Os países latino-americanos e caribenhos ocupam um papel subordinado e dependente dentro da divisão internacional do trabalho no modo de produção capitalista. Isso é verificável na permanência de uma estrutura produtiva preponderantemente primário-exportadora, na dependência quanto às tecnologias e inovações técnicas produzidas nos centros imperialistas do sistema, na constante transferência de valor, no domínio dos monopólios estrangeiros e em um padrão de acumulação assentado na superexploração da força de trabalho.

A única exceção neste quadro geral é Cuba, que, a despeito das limitações impostas por sua condição geográfica e territorial e principalmente pelo bloqueio econômico imposto pelos Estados Unidos, é o único país do continente que direciona sua dinâmica produtiva para as necessidades da maioria trabalhadora do povo. Tal constatação é explicável pelo fato de que o desenvolvimento de sua economia é dirigido pelo proletariado cubano em defesa de seus interesses: o socialismo.

Já o processo bolivariano, a despeito de seus avanços sociais e de uma importante contestação da política externa do imperialismo, jamais rompeu com o modo de produção capitalista. É preciso reiterar contra a demagogia de direita e de esquerda, como tantas vezes fez o Partido Comunista da Venezuela: não existe socialismo na Venezuela. Os interesses políticos e econômicos que dirigem o país são, em essência, burgueses, sendo o próprio Estado venezuelano um Estado burguês. Este é um elemento fundamental que deve amparar qualquer compreensão que se pretenda marxista. 

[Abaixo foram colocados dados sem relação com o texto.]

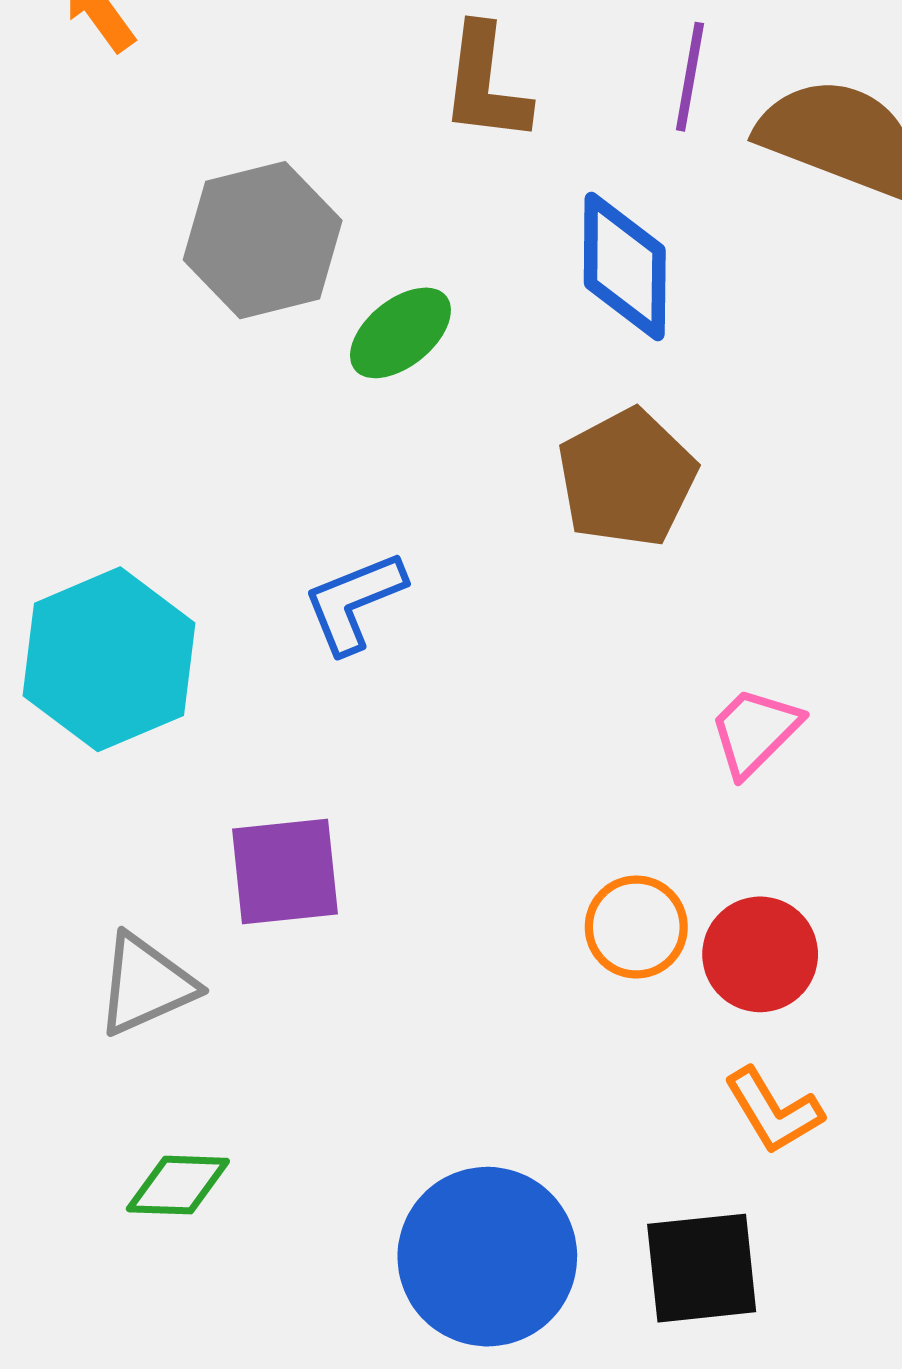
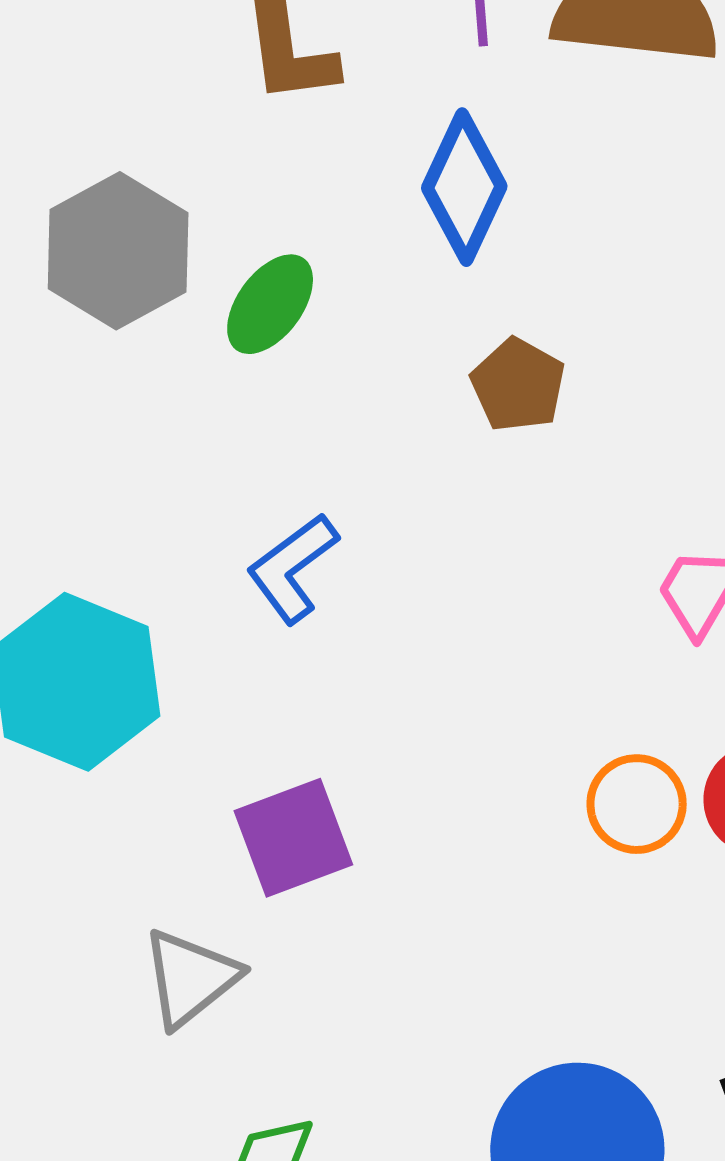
blue diamond: (625, 267) -> (464, 187), turned 39
brown pentagon: (627, 478) -> (518, 385), size x0.7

Ao longo de seu processo histórico de desenvolvimento, sem caminhar para a expropriação dos grandes meios de produção e para a reorganização socialista da sociedade, a experiência bolivariana foi incapaz de superar sua dependência em relação à renda petroleira e sempre buscou uma relação “pacífica” com a burguesia comercial e bancária, com setores da burguesia agrária e das classes dominantes de outros países, como as boas relações mantidas pela Federação das Indústrias de São Paulo com o governo venezuelano até 2016.

Nos deparamos com um fenômeno característico ao longo da história geral da América Latina: um projeto político reformista que, sem romper o quadro do modo de produção capitalista, consegue mobilizar por meio de concessões e reivindicações imediatas amplos setores do proletariado e de demais classes trabalhadoras, como o campesinato e a pequena-burguesia, dialogando diretamente com as principais mazelas que sofrem cotidianamente. A agitação nacionalista e os atributos pessoais de uma liderança forte unificam e concatenam o amálgama de interesses díspares no interior do povo pobre, modificando o equilíbrio relativo da correlação de forças entre as classes sociais em desfavor de algumas camadas da burguesia monopolista, mas sem nunca confrontar seriamente sua existência e seu predomínio social.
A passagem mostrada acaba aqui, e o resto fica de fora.